- Information provided -
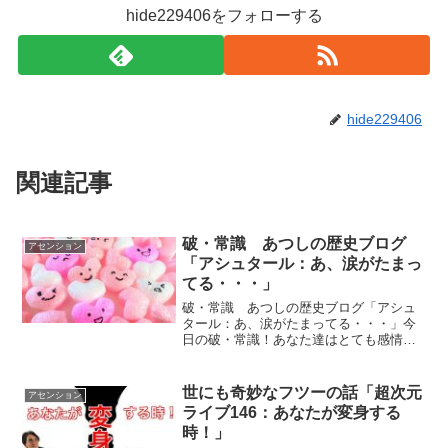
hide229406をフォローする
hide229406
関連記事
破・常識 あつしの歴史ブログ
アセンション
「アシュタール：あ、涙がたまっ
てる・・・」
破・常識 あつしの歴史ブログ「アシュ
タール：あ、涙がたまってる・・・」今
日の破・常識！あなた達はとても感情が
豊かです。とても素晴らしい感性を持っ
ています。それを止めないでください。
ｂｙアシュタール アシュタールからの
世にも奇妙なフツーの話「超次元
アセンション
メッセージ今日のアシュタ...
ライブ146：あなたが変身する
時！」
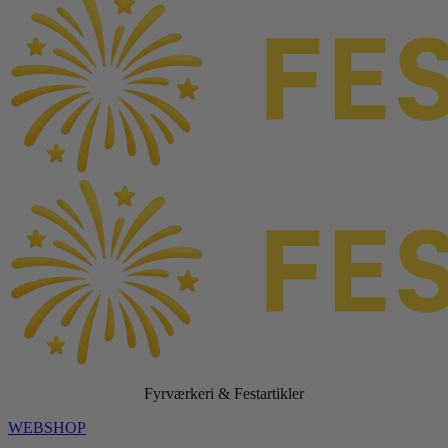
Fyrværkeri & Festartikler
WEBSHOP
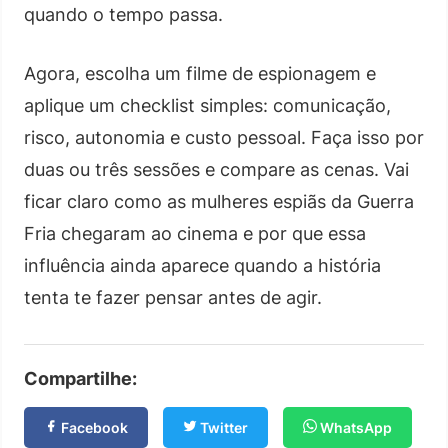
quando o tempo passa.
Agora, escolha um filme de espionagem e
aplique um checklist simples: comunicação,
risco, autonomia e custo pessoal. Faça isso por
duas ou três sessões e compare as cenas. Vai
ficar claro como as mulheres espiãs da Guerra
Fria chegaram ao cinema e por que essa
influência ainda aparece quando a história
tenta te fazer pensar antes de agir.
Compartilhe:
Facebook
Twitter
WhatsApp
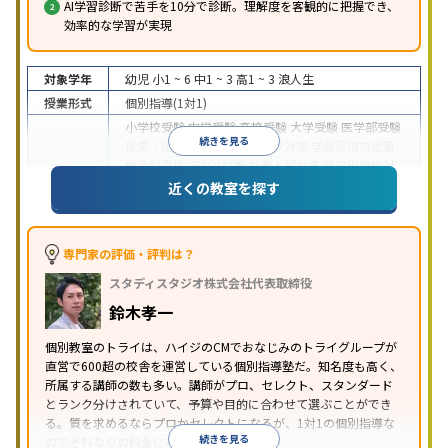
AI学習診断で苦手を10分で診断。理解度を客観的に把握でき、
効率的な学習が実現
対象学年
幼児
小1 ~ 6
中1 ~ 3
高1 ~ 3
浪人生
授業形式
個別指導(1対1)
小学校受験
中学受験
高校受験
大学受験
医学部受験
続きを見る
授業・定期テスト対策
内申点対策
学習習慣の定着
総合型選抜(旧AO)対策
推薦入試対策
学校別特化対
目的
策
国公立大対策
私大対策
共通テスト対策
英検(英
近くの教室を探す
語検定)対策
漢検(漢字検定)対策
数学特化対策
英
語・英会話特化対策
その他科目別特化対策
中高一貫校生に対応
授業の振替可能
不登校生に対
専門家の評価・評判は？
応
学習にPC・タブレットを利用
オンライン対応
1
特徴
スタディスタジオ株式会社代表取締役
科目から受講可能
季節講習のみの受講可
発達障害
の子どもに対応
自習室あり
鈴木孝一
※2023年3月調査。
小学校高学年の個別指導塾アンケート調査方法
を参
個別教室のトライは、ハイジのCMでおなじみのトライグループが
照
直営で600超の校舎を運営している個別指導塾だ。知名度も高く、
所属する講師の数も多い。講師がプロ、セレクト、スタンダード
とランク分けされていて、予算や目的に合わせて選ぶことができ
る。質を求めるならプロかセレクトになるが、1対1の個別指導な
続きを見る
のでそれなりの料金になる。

- What the exercise asks -
Using the data above, print every line exactly, omitting pictures.

- Your solution -
hide229406をフォローする
hide229406
関連記事
破・常識 あつしの歴史ブログ
アセンション
「アシュタール：あ、涙がたまっ
てる・・・」
破・常識 あつしの歴史ブログ「アシュ
タール：あ、涙がたまってる・・・」今
日の破・常識！あなた達はとても感情が
豊かです。とても素晴らしい感性を持っ
ています。それを止めないでください。
ｂｙアシュタール アシュタールからの
世にも奇妙なフツーの話「超次元
アセンション
メッセージ今日のアシュタ...
ライブ146：あなたが変身する
時！」
Fyrværkeri & Festartikler
WEBSHOP
quando o tempo passa.
Agora, escolha um filme de espionagem e
aplique um checklist simples: comunicação,
risco, autonomia e custo pessoal. Faça isso por
duas ou três sessões e compare as cenas. Vai
ficar claro como as mulheres espiãs da Guerra
Fria chegaram ao cinema e por que essa
influência ainda aparece quando a história
tenta te fazer pensar antes de agir.
Compartilhe:
Facebook
Twitter
WhatsApp
AI学習診断で苦手を10分で診断。理解度を客観的に把握でき、
効率的な学習が実現
対象学年
幼児
小1 ~ 6
中1 ~ 3
高1 ~ 3
浪人生
授業形式
個別指導(1対1)
小学校受験
中学受験
高校受験
大学受験
医学部受験
続きを見る
授業・定期テスト対策
内申点対策
学習習慣の定着
総合型選抜(旧AO)対策
推薦入試対策
学校別特化対
目的
策
国公立大対策
私大対策
共通テスト対策
英検(英
近くの教室を探す
語検定)対策
漢検(漢字検定)対策
数学特化対策
英
語・英会話特化対策
その他科目別特化対策
中高一貫校生に対応
授業の振替可能
不登校生に対
専門家の評価・評判は？
応
学習にPC・タブレットを利用
オンライン対応
1
特徴
スタディスタジオ株式会社代表取締役
科目から受講可能
季節講習のみの受講可
発達障害
の子どもに対応
自習室あり
鈴木孝一
※2023年3月調査。
小学校高学年の個別指導塾アンケート調査方法
を参
個別教室のトライは、ハイジのCMでおなじみのトライグループが
照
直営で600超の校舎を運営している個別指導塾だ。知名度も高く、
所属する講師の数も多い。講師がプロ、セレクト、スタンダード
とランク分けされていて、予算や目的に合わせて選ぶことができ
る。質を求めるならプロかセレクトになるが、1対1の個別指導な
続きを見る
のでそれなりの料金になる。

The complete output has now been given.